Stored data entries:
####################
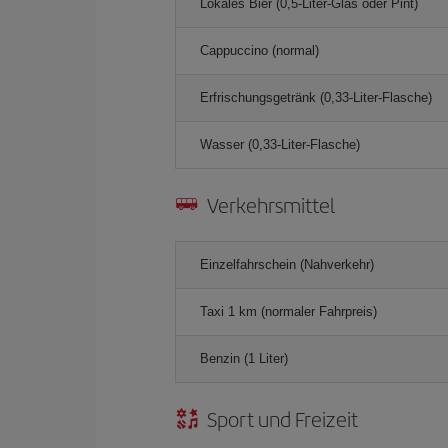
Lokales Bier (0,5-Liter-Glas oder Pint)
Cappuccino (normal)
Erfrischungsgetränk (0,33-Liter-Flasche)
Wasser (0,33-Liter-Flasche)
Verkehrsmittel
Einzelfahrschein (Nahverkehr)
Taxi 1 km (normaler Fahrpreis)
Benzin (1 Liter)
Sport und Freizeit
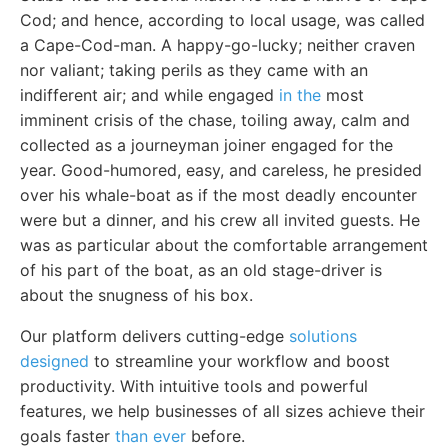
Cod; and hence, according to local usage, was called
a Cape-Cod-man. A happy-go-lucky; neither craven
nor valiant; taking perils as they came with an
indifferent air; and while engaged
in the
most
imminent crisis of the chase, toiling away, calm and
collected as a journeyman joiner engaged for the
year. Good-humored, easy, and careless, he presided
over his whale-boat as if the most deadly encounter
were but a dinner, and his crew all invited guests. He
was as particular about the comfortable arrangement
of his part of the boat, as an old stage-driver is
about the snugness of his box.
Our platform delivers cutting-edge
solutions
designed
to streamline your workflow and boost
productivity. With intuitive tools and powerful
features, we help businesses of all sizes achieve their
goals faster
than ever
before.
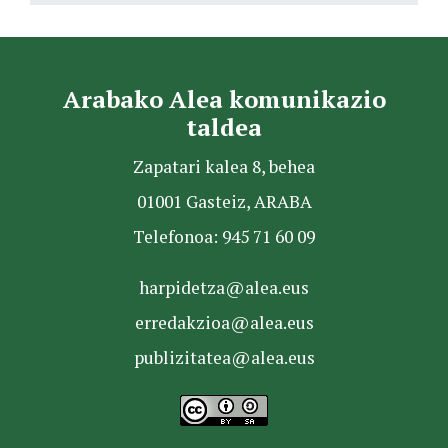
Arabako Alea komunikazio
taldea
Zapatari kalea 8, behea
01001 Gasteiz, ARABA
Telefonoa: 945 71 60 09
harpidetza@alea.eus
erredakzioa@alea.eus
publizitatea@alea.eus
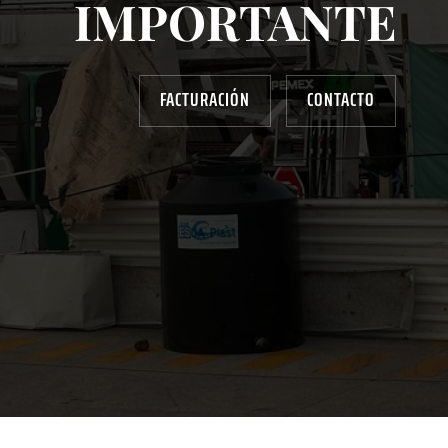
IMPORTANTE
FACTURACIÓN
CONTACTO
AYUDANOS A MEJORAR
gasolinera13702@gmail.com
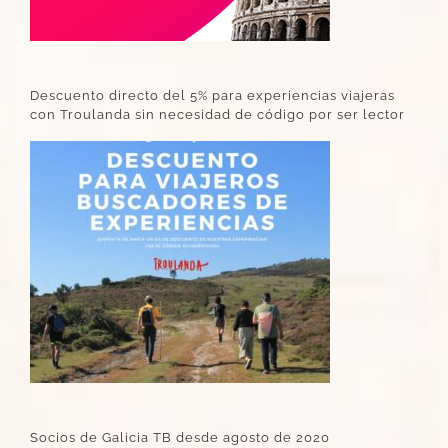
Descuento directo del 5% para experiencias viajeras
con Troulanda sin necesidad de código por ser lector
Socios de Galicia TB desde agosto de 2020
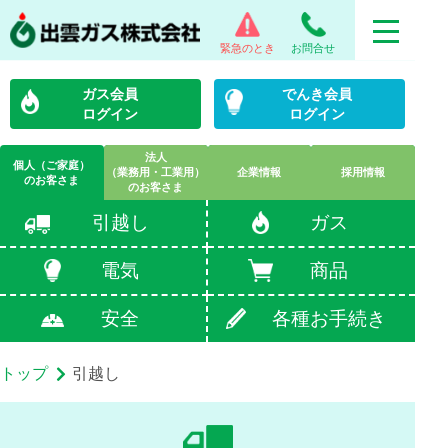
緊急のとき
お問合せ
ガス会員
でんき会員
ログイン
ログイン
法人
個人（ご家庭）
（業務用・工業用）
企業情報
採用情報
のお客さま
のお客さま
引越し
ガス
電気
商品
安全
各種お手続き
トップ
引越し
####################
:: Work request ::
From the first line to the last, print the records exactly; leave out the pictures.

:: Finished exercise ::
Lokales Bier (0,5-Liter-Glas oder Pint)
Cappuccino (normal)
Erfrischungsgetränk (0,33-Liter-Flasche)
Wasser (0,33-Liter-Flasche)
Verkehrsmittel
Einzelfahrschein (Nahverkehr)
Taxi 1 km (normaler Fahrpreis)
Benzin (1 Liter)
Sport und Freizeit
Cod; and hence, according to local usage, was called
a Cape-Cod-man. A happy-go-lucky; neither craven
nor valiant; taking perils as they came with an
indifferent air; and while engaged
in the
most
imminent crisis of the chase, toiling away, calm and
collected as a journeyman joiner engaged for the
year. Good-humored, easy, and careless, he presided
over his whale-boat as if the most deadly encounter
were but a dinner, and his crew all invited guests. He
was as particular about the comfortable arrangement
of his part of the boat, as an old stage-driver is
about the snugness of his box.
Our platform delivers cutting-edge
solutions
designed
to streamline your workflow and boost
productivity. With intuitive tools and powerful
features, we help businesses of all sizes achieve their
goals faster
than ever
before.
Arabako Alea komunikazio
taldea
Zapatari kalea 8, behea
01001 Gasteiz, ARABA
Telefonoa: 945 71 60 09
harpidetza@alea.eus
erredakzioa@alea.eus
publizitatea@alea.eus
IMPORTANTE
FACTURACIÓN
CONTACTO
AYUDANOS A MEJORAR
gasolinera13702@gmail.com
Descuento directo del 5% para experiencias viajeras
con Troulanda sin necesidad de código por ser lector
Socios de Galicia TB desde agosto de 2020
緊急のとき
お問合せ
ガス会員
でんき会員
ログイン
ログイン
法人
個人（ご家庭）
（業務用・工業用）
企業情報
採用情報
のお客さま
のお客さま
引越し
ガス
電気
商品
安全
各種お手続き
トップ
引越し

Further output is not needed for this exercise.